Controlled Chaos in the Classroom

Dec 19, 2023

There are times you might look into a classroom and think it's just pure chaos, but it's actually controlled chaos. Meaning, the teacher is striking that fine balance between order and spontaneity. It might be loud, a little messy, sometimes a bit hectic, but this is by design. The teacher knows that what is happening is leading to more engagement and deeper learning.


When I used to teach World War I with high school freshmen, I would show up to school dressed as a World War I captain and announce that for class that day, we would engage in trench warfare. We'd study diagrams of how trenches were set up and then put our desks sideways and hold a battle, throwing paper balls, of course. At times I would pause the battle and share some history; we'd have a Christmas Armistice where the battle would stop, and they would write letters home. 

Afterwards, we'd have a big discussion about it all, and students would write about the experience.
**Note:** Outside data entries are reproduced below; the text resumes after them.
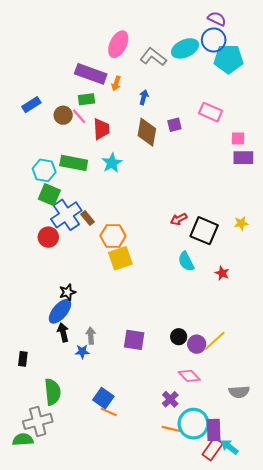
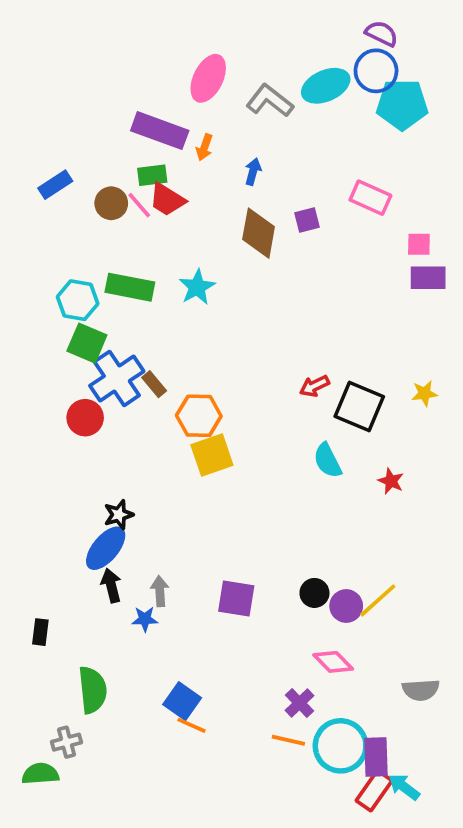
red trapezoid: (101, 129) -> (167, 200), moved, turned 125
gray cross: (38, 421) -> (66, 742), size x0.6
orange line: (171, 429) -> (288, 740), moved

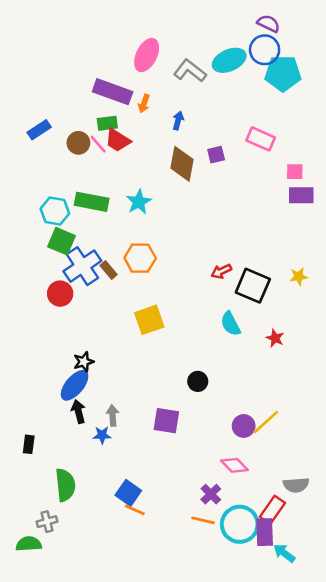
orange hexagon: (199, 416) -> (140, 258), moved
black circle: (314, 593) -> (198, 381), moved
red rectangle: (374, 791) -> (272, 510), moved

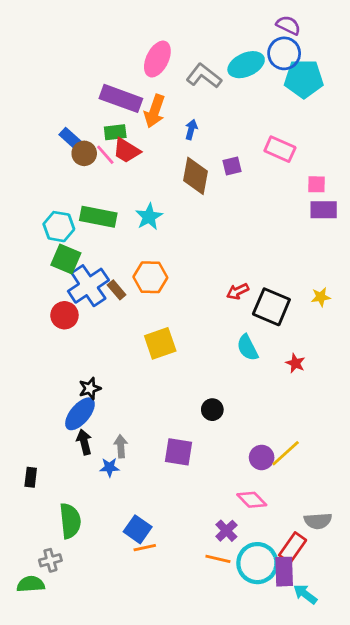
orange arrow: (144, 104) -> (155, 111), size x1.6
blue rectangle: (39, 130) -> (72, 139), moved, turned 75
orange line: (135, 510) -> (145, 548), turned -36

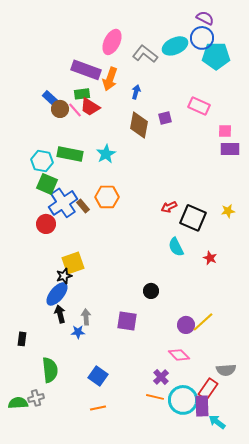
yellow square: (160, 343) -> (73, 263), moved
orange line: (145, 548) -> (98, 408), moved
green semicircle: (31, 584) -> (18, 403), moved

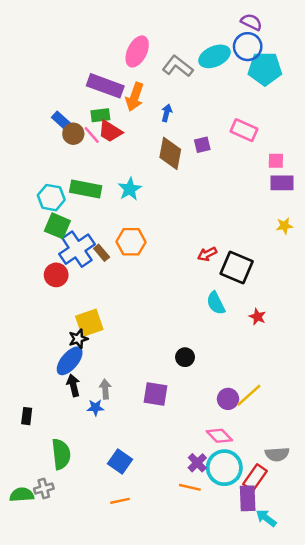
yellow star: (228, 211) -> (284, 226), moved
cyan circle: (183, 400) -> (224, 468), moved

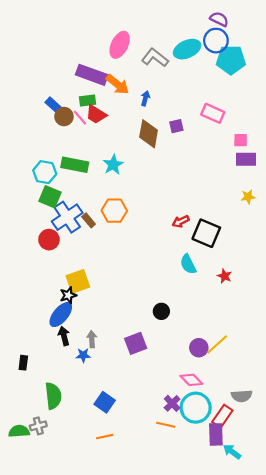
orange arrow: (135, 97) -> (117, 84), turned -70
purple square: (156, 394) -> (136, 343), turned -30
The World War I day was unanimously one of the favorite days of the year.

The Purpose of Controlled Chaos 

If you were visiting my class the days we did trench warfare, you might think, "Oh, they were just having fun." Correct, they were having fun, and it was a little chaotic, but they were also learning, and we were forming a tighter classroom community, which, of course, led to deeper learning when we weren't having grand simulations.
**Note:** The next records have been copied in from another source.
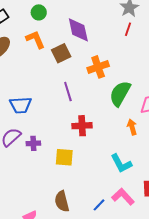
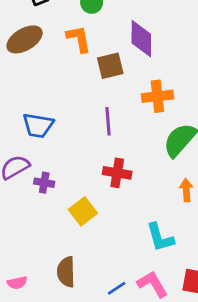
yellow square: (64, 157) -> (83, 211), turned 36

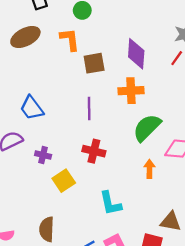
purple diamond: (141, 39) -> (136, 54), moved
blue trapezoid: (38, 125) -> (32, 108), turned 40
purple cross: (44, 183) -> (43, 155), moved
cyan L-shape: (160, 237) -> (111, 203), moved

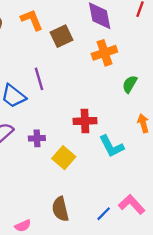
purple line: (89, 108) -> (39, 79), moved
green semicircle: (147, 128) -> (130, 84), size x0.6
cyan L-shape: (111, 203) -> (112, 146), moved

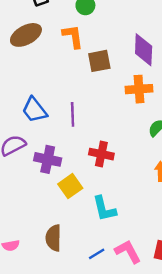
purple line: (39, 79) -> (73, 114), moved
purple cross: (37, 138) -> (48, 159), size x1.5
cyan L-shape: (112, 146) -> (104, 209), moved

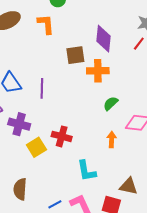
brown square: (99, 61) -> (75, 55), moved
red cross: (101, 154) -> (62, 136), moved
cyan L-shape: (104, 209) -> (86, 171), moved

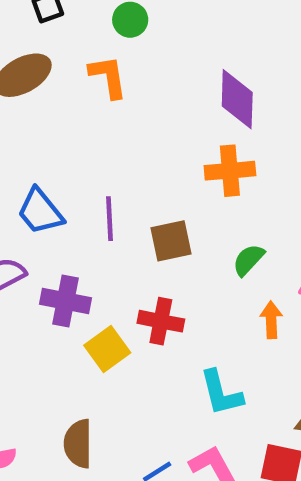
brown square: (75, 55) -> (171, 241), moved
green semicircle: (111, 103) -> (248, 260), moved

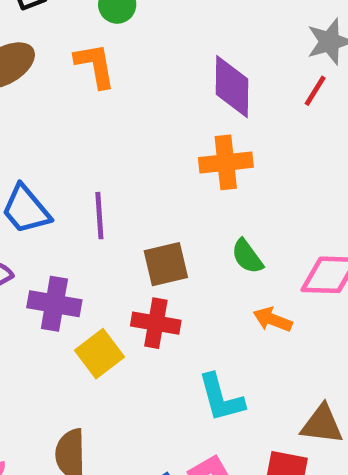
brown square: (171, 241) -> (166, 264), moved
green semicircle: (248, 260) -> (247, 256), turned -78
orange arrow: (271, 320) -> (273, 320), turned -66

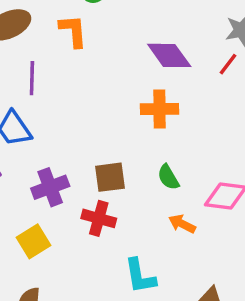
purple diamond: (232, 87) -> (169, 55), turned -42
purple line: (99, 216) -> (32, 78), moved
purple cross: (54, 304) -> (50, 187), moved, turned -36
yellow square: (99, 354) -> (34, 241), moved

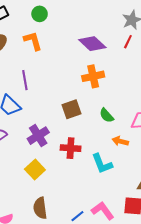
purple line: (32, 78) -> (25, 80), moved
brown square: (110, 177) -> (71, 109), moved
cyan L-shape: (140, 276) -> (102, 164), moved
The notion that a quiet classroom is an effective classroom is not always correct. In fact, sometimes it's just plain wrong. Sometimes learning is messy. Class discussions are loud. Student collaboration can be a little hectic. Teachers can be funny, and kids' laughter can be heard from the hallway.

Sometimes classrooms can be a little chaotic. 

Not always, but sometimes. And this doesn’t always reflect well on a teacher evaluation or from the perspective of a passerby in the hallway. But it does in the way students engage. The trick is finding balance between order and spontaneity.